Activation of fast acting membrane progesterone receptors (mPRs) enable the malignant tumor to become more aggressive.
Activation of mPRs leads to the production of molecules that also help the fetus to proliferate and avoid immune surveillance.
One of the products of mPR activation is the progesterone induced blocking factor (PIBF).
Whereas the 90 kDa parent form of PIBF may aid in cell regulation and thus may arrest the growth of the cancer cells (and fetus), splice variants of shorter molecular weight may help to inhibit cellular immune reactions against the cancer cells.
Another product of mPR activation is the progesterone receptor membrane component (PGRMC-1) protein, which increases tumor proliferation and invasion and possibly metastasis.
Probably, by inhibiting PIBF with the progesterone receptor modulator mifepristone, acting as an antagonist, end-stage cancers are inhibited from further metastasis.
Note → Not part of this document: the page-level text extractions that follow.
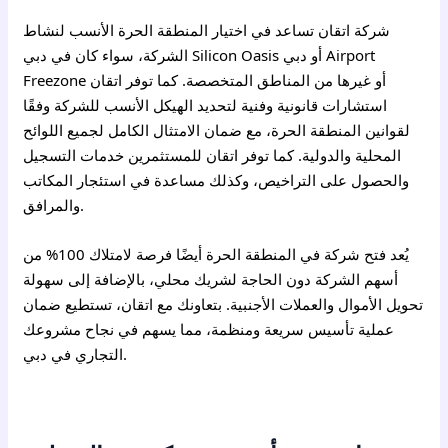
شركة اتقان تساعد في اختيار المنطقة الحرة الأنسب لنشاط
الشركة، سواء كان في دبي Silicon Oasis أو دبي Airport
Freezone أو غيرها من المناطق المتخصصة. كما توفر اتقان
استشارات قانونية وفنية لتحديد الهيكل الأنسب للشركة وفقًا
لقوانين المنطقة الحرة، مع ضمان الامتثال الكامل لجميع اللوائح
المحلية والدولية. كما توفر اتقان للمستثمرين خدمات التسجيل
والحصول على التراخيص، وكذلك مساعدة في استئجار المكاتب
والمرافق.
يُعد فتح شركة في المنطقة الحرة أيضًا فرصة لامتلاك 100% من
أسهم الشركة دون الحاجة لشريك محلي، بالإضافة إلى سهولة
تحويل الأموال والعملات الأجنبية. بتعاونك مع اتقان، تستطيع ضمان
عملية تأسيس سريعة ومنظمة، مما يسهم في نجاح مشروعك
التجاري في دبي.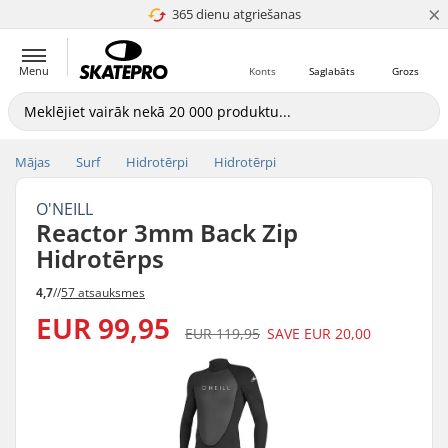
×
365 dienu atgriešanas
4.8 no 5
Menu
Konts
Saglabāts
Grozs
Mājas
Surf
Hidrotērpi
Hidrotērpi
O'NEILL
Reactor 3mm Back Zip
Hidrotērps
4,7
//
57 atsauksmes
EUR 99,95
EUR 119,95
SAVE
EUR 20,00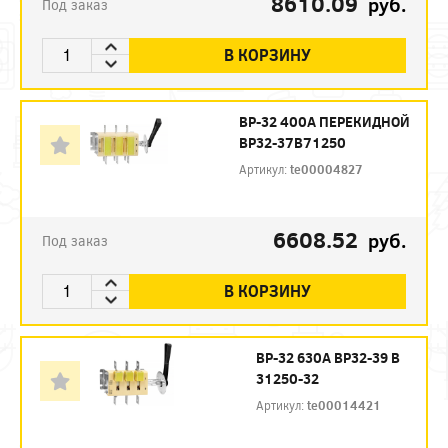
8610.09
руб.
Под заказ
В КОРЗИНУ
ВР-32 400А ПЕРЕКИДНОЙ
ВР32-37В71250
Артикул:
te00004827
6608.52
руб.
Под заказ
В КОРЗИНУ
ВР-32 630А ВР32-39 B
31250-32
Артикул:
te00014421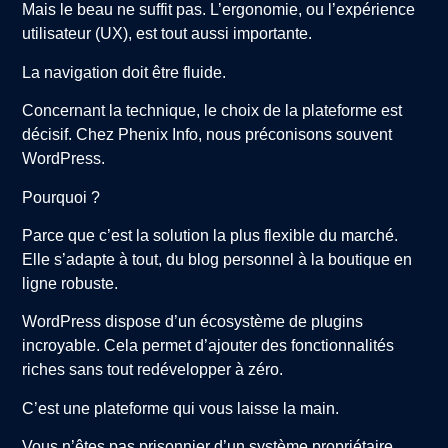
Mais le beau ne suffit pas. L’ergonomie, ou l’expérience
utilisateur (UX), est tout aussi importante.
La navigation doit être fluide.
Concernant la technique, le choix de la plateforme est
décisif. Chez Phenix Info, nous préconisons souvent
WordPress.
Pourquoi ?
Parce que c’est la solution la plus flexible du marché.
Elle s’adapte à tout, du blog personnel à la boutique en
ligne robuste.
WordPress dispose d’un écosystème de plugins
incroyable. Cela permet d’ajouter des fonctionnalités
riches sans tout redévelopper à zéro.
C’est une plateforme qui vous laisse la main.
Vous n’êtes pas prisonnier d’un système propriétaire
It also helps stabilize existing lesions, providing significant improvement in longevity and quality of life in patients with advanced cancers with no other options.
Declaration of interest
Corcept Inc. has provided the 300 mg dosage of mifepristone free to patients enrolled in the aforementioned investigator-initiated non-small cell lung cancer study but provided no other funding. The authors have no other relevant affiliations or financial involvement with any organization or entity with a financial interest in or financial conflict with the subject matter or materials discussed in the manuscript apart from those disclosed.
Reviewer disclosures
Peer reviewers on this manuscript have no relevant financial or other relationships to disclose.